Now, "the Warsaw Pact no longer exists, but NATO continues to function," argues Tass military analyst Vladimir Bogachev in an April 4 commentary. "Moreover, the Soviet Union has begun to pull out its troops from Eastern Europe. These changes can by no means be ignored."

Soviet officials, such as Marshal Sergei Ahkromeyev, a Gorbachev military adviser and a former chief of the general staff of the Soviet armed forces, have recently been loudly sounding a longtime Soviet theme - that NATO should follow the Warsaw Pact's example and dissolve itself as a military organization. They have been particularly disturbed by recent moves from former Eastern European allies, such as Czechoslovakia, to seek some form of association with NATO.

Still, analysts here suggest two reasons why the military may still want the CFE treaty to go ahead. One is that under the next phase of the treaty, Germany will make a significant cut in the number of its forces. Secondly, the Soviets are eager to push for Europe-style arms control in the Pacific, particularly with Japan. Gorbachev plans to revive calls for such security talks, including limits on the powerful US Pacific Navy, during his visit to Japan this week.

If CFE is to survive, the Soviets must give some ground to US charges that they have violated, in principle and spirit, the CFE agreement. Under the agreement, the Soviet Union is to reduce its forces in Europe to less than half their previous levels. For example, Soviet tank forces, which stood at 41,500 in July 1988, according to Soviet defense officials, are to come down to 13,300.

Soviets use loophole?

But when the Soviet Union turned over its official data following the treaty signing, it was revealed that about 20,000 tanks had already been moved east of the Ural mountains, where they fall outside the treaty's purview. Most of those tanks, as well as artillery and armored cars, will be used to replace older equipment. Technically this is not a treaty violation, but US officials believe the Soviets are using a loophole to evade the intent of the pact.

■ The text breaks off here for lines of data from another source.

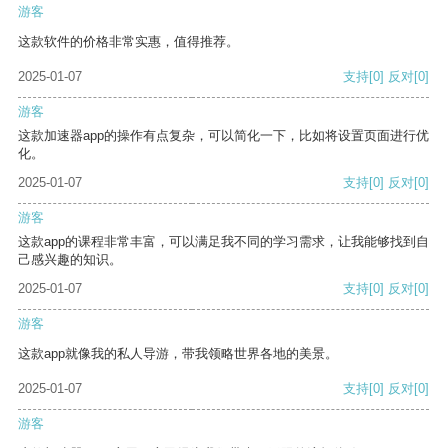
游客
这款软件的价格非常实惠，值得推荐。
2025-01-07
支持
[0]
反对
[0]
游客
这款加速器app的操作有点复杂，可以简化一下，比如将设置页面进行优
化。
2025-01-07
支持
[0]
反对
[0]
游客
这款app的课程非常丰富，可以满足我不同的学习需求，让我能够找到自
己感兴趣的知识。
2025-01-07
支持
[0]
反对
[0]
游客
这款app就像我的私人导游，带我领略世界各地的美景。
2025-01-07
支持
[0]
反对
[0]
游客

US attentions, however, have focused on the Soviet move to reclassify three infantry divisions, equipped with 3,700 tanks, as naval coastal defense units. This transfer took place before the treaty mandate was signed in December 1989, said Maj. Gen. Vladimir Kouklev, first deputy chief of the Ministry of Defense Legal Department, in an interview earlier this year with the Monitor.

The Soviet military official argued that it was the West that sought to exclude naval forces, protecting its advantage in ships and marines. Under those circumstances, he continued, the Soviet Union was compelled to strengthen its coastal defenses, assigning one division each to the Black Sea, Baltic, and Northern fleets. The Soviets threaten to reintroduce the need to limit naval forces if the US presses the issue.

"Our view is that is a shell game," says a US official. "The treaty covers equipment within a geographic area. You can't just change the name of it." According to press reports, Bush's latest letter offers a compromise by focusing not on the issue of principle, but rather on the numbers of equipment.

There are indications the Soviet military may be ready to make a deal on this basis. According to a Tass account of a meeting last week between Soviet Defense Minister Dmitri Yazov and German politician Alfred Dregger, Marshal Yazov defended the transfer of the three divisions as "an entirely internal Soviet affair." But he added that "all the military equipment in the divisions was counted and included in the number of arms which we retain according to the treaty."